5
votes

I started reading about implementing various data structures a few days back, and got around to hash tables and got stuck on a specific point.

My understanding of how a hash table is implemented: A key K is passed to a hash function H which returns a hashed version of K, HK. HK should probably be at least a uint32_t to account for collisions, we have an array of size X, the item is stored at the index HK of this array.. but, wouldn't this require a pre-allocated array of length uint32_t atleast (or whatever the return value of H is)? assuming that we don't store the data itself within that array, and instead store a ptr to the data, then we'd need an array of ptr_t of length uint32_t.. this seems quite wasteful, on 64bit that would mean memory usage of: 2^32 * 8 = 34359738368 bytes or ~32GB just for the array of ptrs to the data, which is obviously not how its actually implemented in real life..

So what am I missing?

4
I think the typical implementation is not using an array but a linked list.Stephan Dollberg
I think the typical implementation is not using a linked list but an array.max taldykin
About collisions, when using a hashtable, there will be collsions. They should be handled, not avoided. They can be minimized by decent hashing and dimension.stefaanv
@bamboon: actually, you use an array of linked-lists for the run-of-the-mill implementation. It's not ideal in case of collision and has poor locality of reference (between items), but the complexity of operations is quite predictable.Matthieu M.
@MatthieuM. Well yeah, that was a missunderstanding, I thought he was talking about the second stage.Stephan Dollberg

4 Answers

4
votes

It depends upon the implementation. There are three basic ways this is done:

1) Small hashes are used. So instead of using a 32-bit hash, say, an 8-bit hash is used.

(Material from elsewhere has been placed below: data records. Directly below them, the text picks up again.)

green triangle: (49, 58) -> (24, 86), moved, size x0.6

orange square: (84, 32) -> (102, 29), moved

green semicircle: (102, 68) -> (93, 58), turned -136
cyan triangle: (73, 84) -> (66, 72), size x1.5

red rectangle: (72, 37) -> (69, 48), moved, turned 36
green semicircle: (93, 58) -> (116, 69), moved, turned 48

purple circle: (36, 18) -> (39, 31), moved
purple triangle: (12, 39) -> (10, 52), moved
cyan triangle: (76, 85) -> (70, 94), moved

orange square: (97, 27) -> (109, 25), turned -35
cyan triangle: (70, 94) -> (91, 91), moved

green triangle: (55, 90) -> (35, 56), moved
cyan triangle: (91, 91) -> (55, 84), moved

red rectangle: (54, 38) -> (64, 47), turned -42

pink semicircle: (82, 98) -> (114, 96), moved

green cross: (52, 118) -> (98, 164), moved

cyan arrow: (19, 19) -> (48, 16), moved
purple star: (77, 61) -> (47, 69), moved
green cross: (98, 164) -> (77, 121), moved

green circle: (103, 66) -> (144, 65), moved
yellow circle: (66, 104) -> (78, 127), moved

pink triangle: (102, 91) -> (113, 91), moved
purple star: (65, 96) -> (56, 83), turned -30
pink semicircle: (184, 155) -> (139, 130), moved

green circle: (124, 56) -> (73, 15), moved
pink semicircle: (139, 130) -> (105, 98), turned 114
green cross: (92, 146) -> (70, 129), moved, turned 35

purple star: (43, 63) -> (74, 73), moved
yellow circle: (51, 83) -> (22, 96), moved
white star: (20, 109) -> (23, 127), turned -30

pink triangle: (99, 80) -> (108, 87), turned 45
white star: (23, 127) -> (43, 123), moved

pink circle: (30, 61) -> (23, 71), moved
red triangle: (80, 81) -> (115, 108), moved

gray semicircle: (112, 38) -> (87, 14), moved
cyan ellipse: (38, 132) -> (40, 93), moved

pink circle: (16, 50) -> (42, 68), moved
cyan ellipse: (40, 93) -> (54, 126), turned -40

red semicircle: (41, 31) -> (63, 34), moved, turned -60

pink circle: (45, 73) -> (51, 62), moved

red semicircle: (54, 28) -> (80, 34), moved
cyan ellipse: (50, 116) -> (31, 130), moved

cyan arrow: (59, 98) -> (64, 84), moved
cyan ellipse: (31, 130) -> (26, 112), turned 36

2) Multiple levels of hashing are used. So, for example, a 12-bit hash may determine which "bucket" an entry goes in, but a collision only occurs if the full 32-bit hash matches. Each bucket is stored in a linked list or similar structure. (Perhaps one optimized for searching for the full 32-bit hash within it.)

3) Sparse arrays are used. These are data structures that don't need to actually store blank spaces for unfilled slots. (In practice, it could be something entirely different such as a tree, but it acts like a sparse array with efficient searching.)

2
votes

You should construct your hash table so it can be extended. There are some methods to do that. Read this it will be helpful. In this example a linked list is used. And you also need to extend your table if there are no empty values anymore. You'll get following problem: if you extend your map, your H function can return new HK values for old K keys. So you must think how to solve this issue. One of the methods is to reload all values when table was extended. It's normal if you extend it not often.

2
votes

Realistically, you have an array of some smaller, fixed amount of buckets, which either use chaining (result in a linked list) or probing (worst example: if hash(x) is taken, try hash(x)+1) on collisions. You take your uint32 and mod by the bucket size, simplest case.

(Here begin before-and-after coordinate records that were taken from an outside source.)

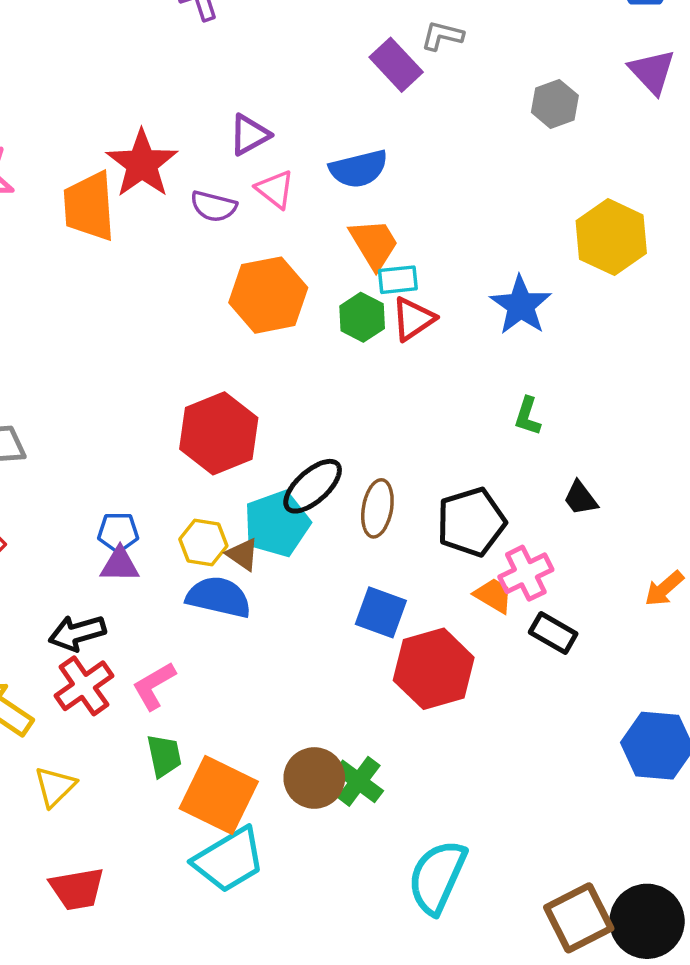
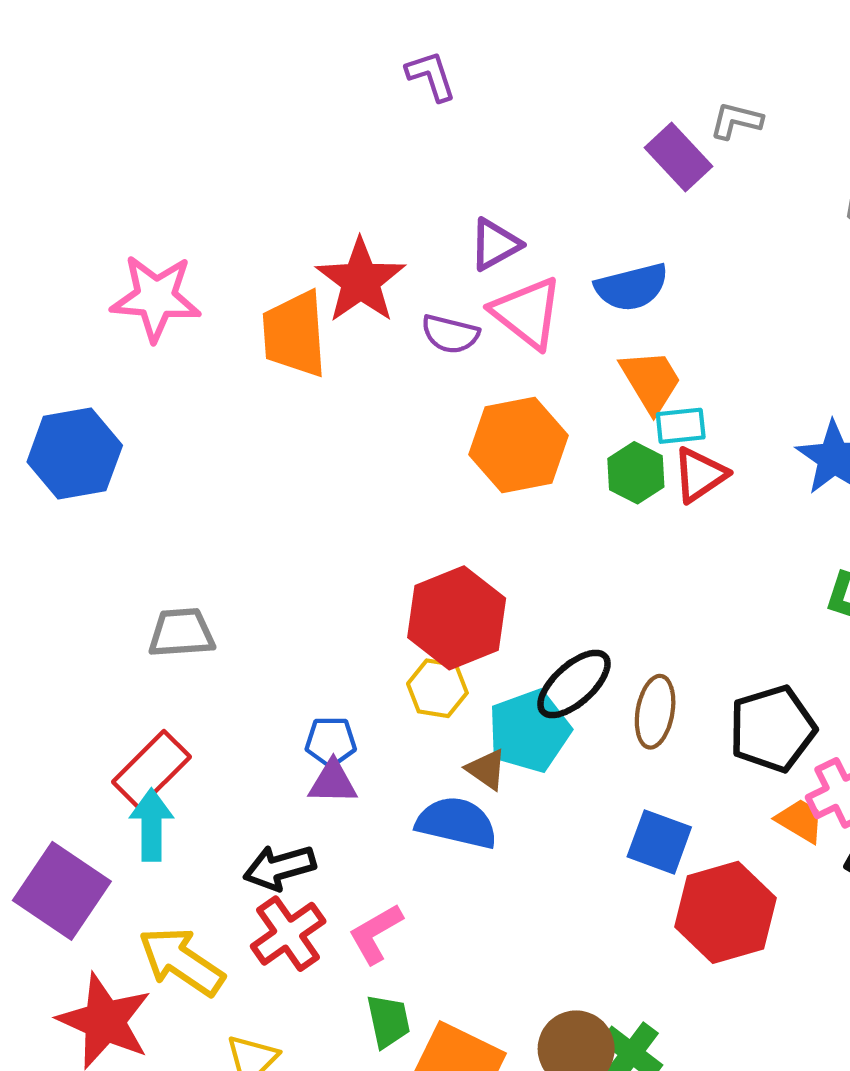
pink triangle: (275, 189) -> (527, 313), size x1.5
yellow hexagon: (203, 542) -> (437, 688), moved

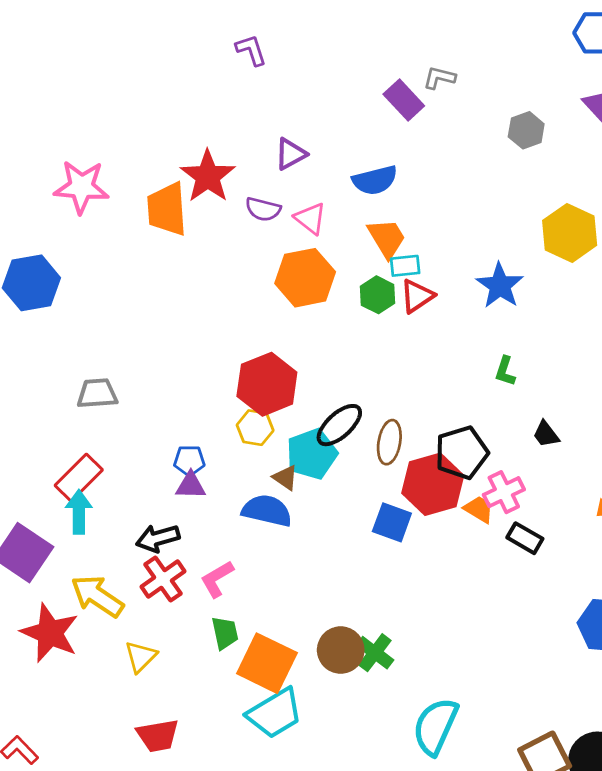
pink triangle: (527, 313) -> (310, 218), moved, size x0.7
red hexagon: (725, 912) -> (433, 484), moved

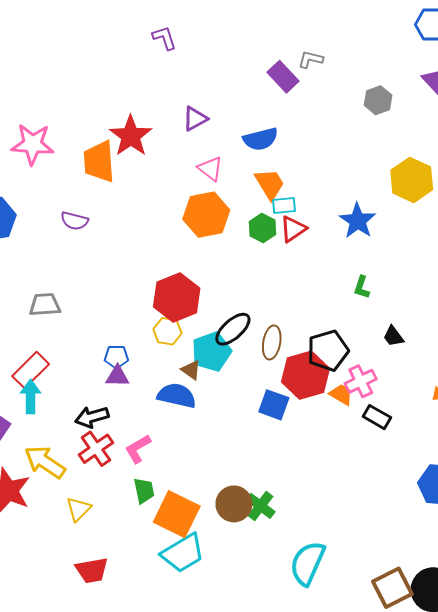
purple semicircle: (263, 209) -> (74, 221), moved

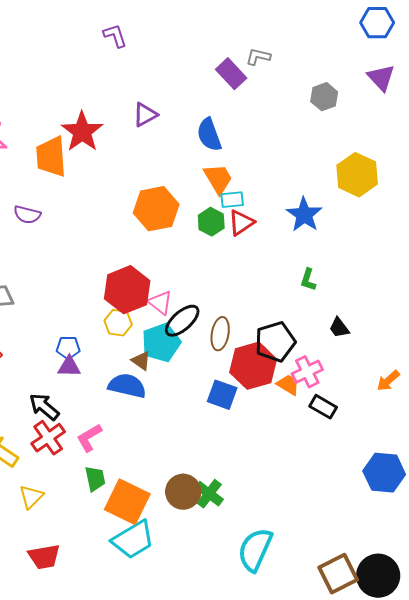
blue semicircle: (260, 139) -> (209, 135), turned 84
pink triangle: (210, 169) -> (160, 303), moved
black arrow: (92, 417) -> (44, 407), turned 56

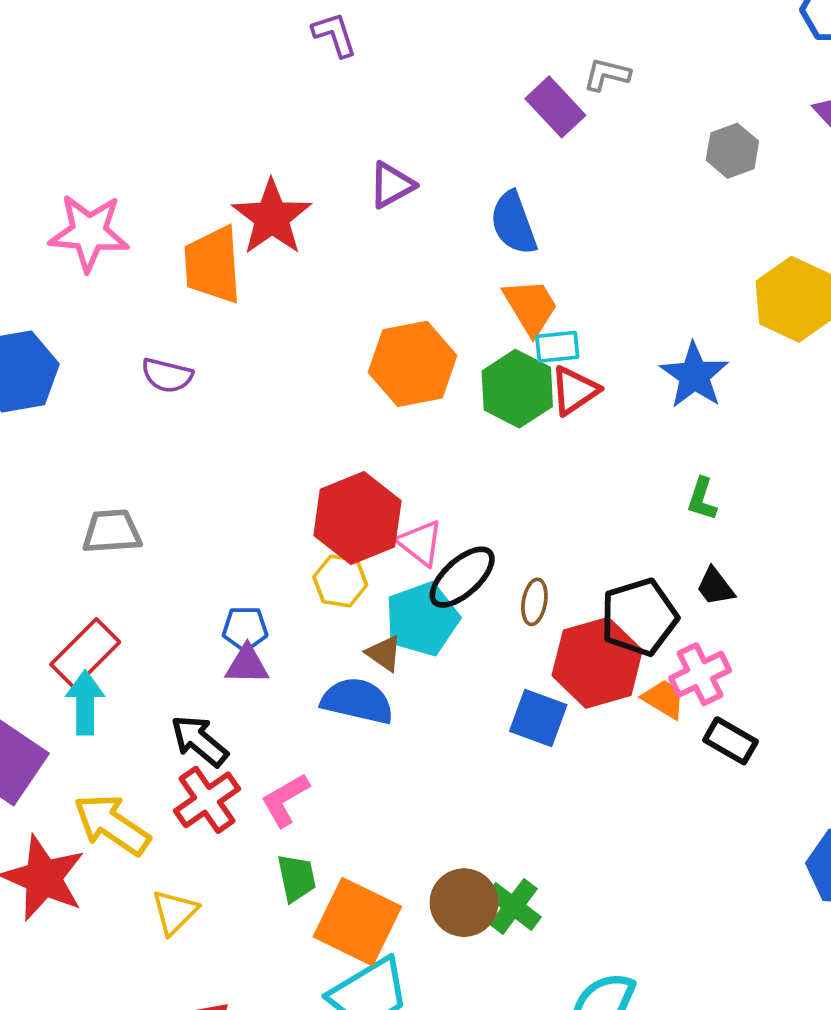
green hexagon: (211, 222) -> (517, 389), size x1.4
black trapezoid: (339, 328) -> (715, 587), moved
brown ellipse: (220, 334) -> (534, 602), size x0.7

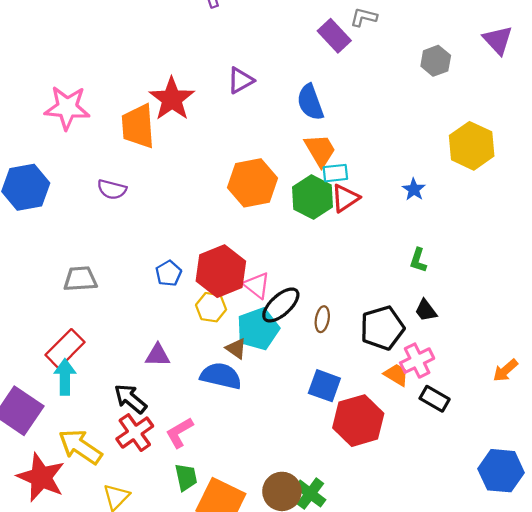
blue star: (694, 375) -> (414, 189), size x0.6
blue pentagon: (245, 629) -> (169, 273), moved, turned -30
red hexagon: (597, 663) -> (358, 421), moved

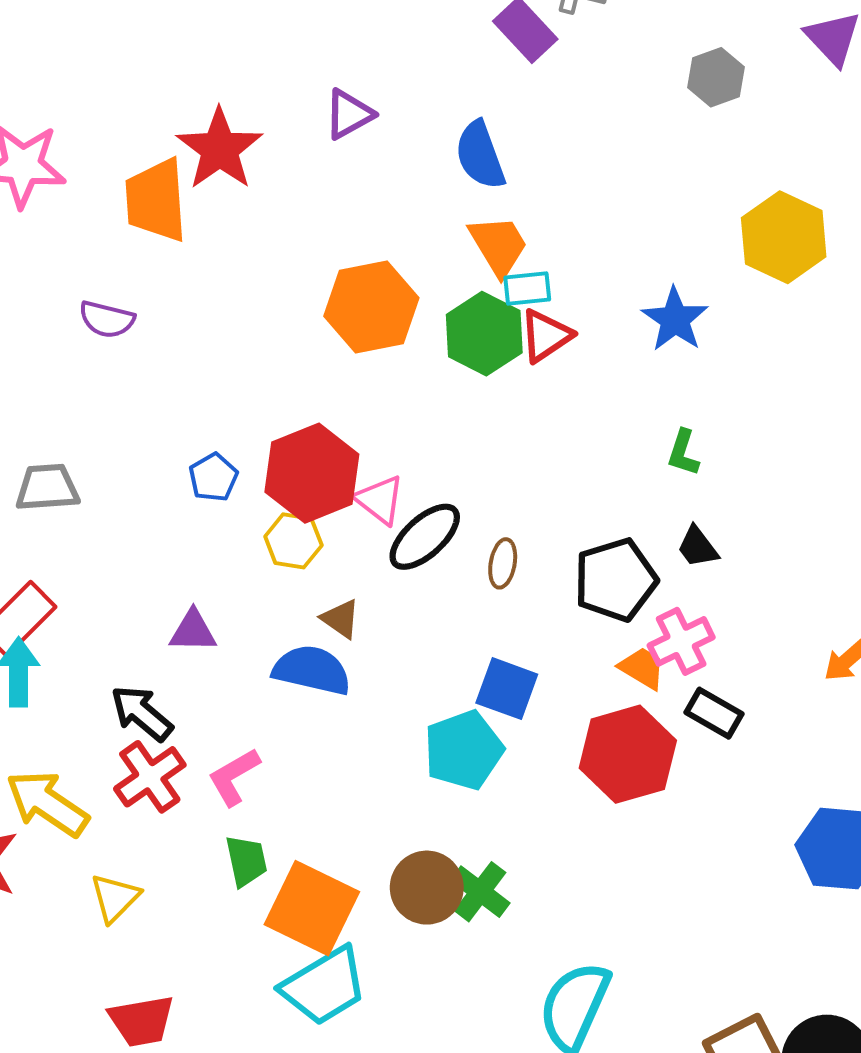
blue star: (414, 189) -> (675, 319), size x1.5
cyan pentagon: (258, 329) -> (464, 750), moved
red hexagon: (358, 421) -> (628, 754), moved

You can define a load factor - once you get to N% of the array being full, we'll, let's say, double the size of the array, and rehash everything into the new array. Let's say, somewhere between 50% and 75% usage.

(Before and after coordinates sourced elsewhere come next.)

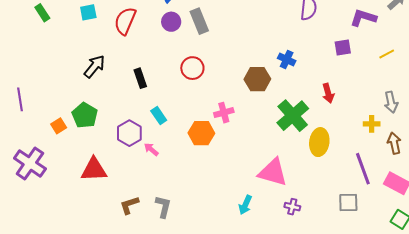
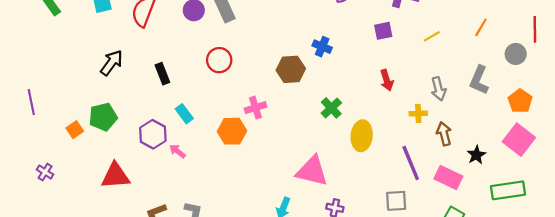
red arrow: (328, 93) -> (387, 80), moved
green pentagon: (85, 115) -> (103, 117), turned 30
green cross: (293, 116) -> (331, 108), size x0.6
purple cross: (30, 164) -> (45, 172), size x0.5

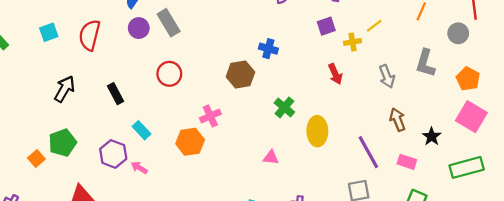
yellow cross: (418, 113) -> (352, 42), moved
pink triangle: (312, 171) -> (271, 157), moved, size x0.5
pink rectangle: (448, 178) -> (407, 162), size x0.7

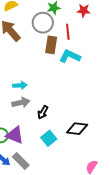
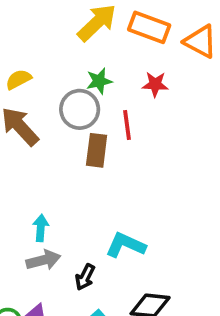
cyan L-shape: (70, 56) -> (126, 245), moved
cyan arrow: (20, 85) -> (41, 228), turned -80

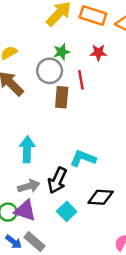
cyan arrow: (41, 228) -> (27, 149), size x1.5
gray arrow: (43, 260) -> (29, 186), moved
black arrow: (85, 277) -> (57, 180), size x1.5

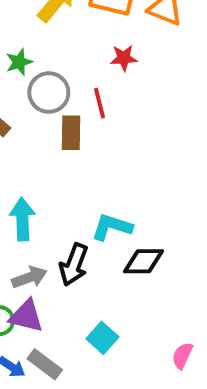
green star: (62, 52) -> (19, 62), moved
black diamond: (101, 197) -> (144, 261), moved
cyan square: (67, 211) -> (102, 338), moved

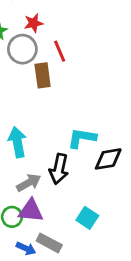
red star: (124, 58) -> (33, 23), moved

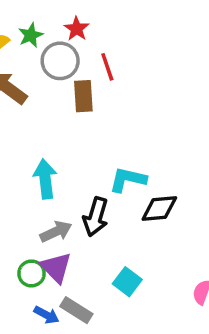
red star: (33, 23) -> (77, 29), turned -30
purple triangle: (31, 211) -> (56, 267), turned 36

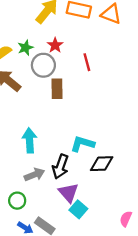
red line: (107, 67) -> (87, 62), moved
purple triangle: (56, 267) -> (68, 193), moved

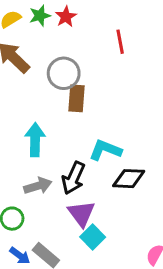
red star: (55, 45) -> (66, 17), moved
gray circle: (43, 65) -> (64, 73), moved
brown rectangle: (57, 89) -> (77, 98), moved

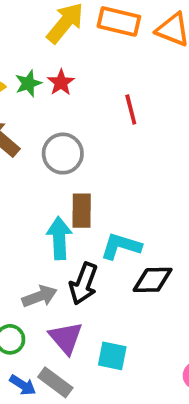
brown rectangle: (77, 98) -> (82, 211), moved
cyan arrow: (35, 140) -> (59, 238), moved
purple triangle: (81, 214) -> (66, 338), moved
cyan square: (93, 237) -> (112, 356), turned -30

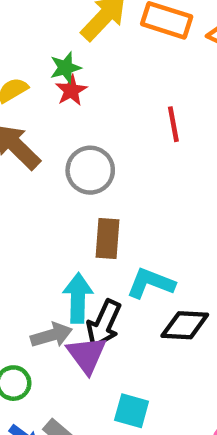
green star: (28, 83) -> (65, 68), moved
red star: (61, 83) -> (71, 90), moved
cyan arrow: (59, 238) -> (78, 298), moved
purple triangle: (66, 338) -> (87, 355), moved

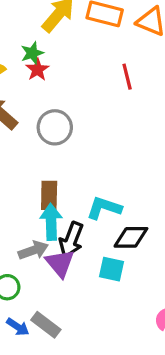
red line: (173, 124) -> (127, 77), moved
brown rectangle: (108, 238) -> (49, 195), moved
cyan square: (132, 411) -> (111, 269), moved

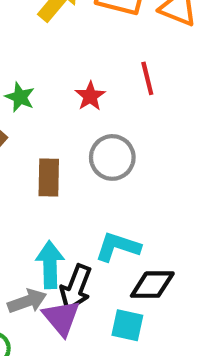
green star: (32, 53) -> (20, 97), moved, turned -30
red star: (37, 70) -> (90, 96), moved
gray circle: (55, 127) -> (112, 157), moved
brown rectangle: (49, 195) -> (49, 178), moved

Well, isn't that expensive, you say? Well, not really. Let's say you double the size of the array each time. So, you add N items, the last of which triggers a copy. N adds at O(1), and then one O(N) copy. But wait - O(N) / N averages out to O(1), so the amortized average cost of adding is still O(1), assuming your load factor is chosen wisely,.

1
votes

The typical implementation of hash tables is an array of linked-lists. The linked-list can be easily swapped for another datastructure, so we will call it a Bucket from now on.

The idea is simple:

class HashTable {
public:


private:
  std::vector<Bucket*> _array;
};

Then, you take HK and reduce it to fit it in the array, usually with a modulo: HK % size(_array) which gives the index of the bucket to be used.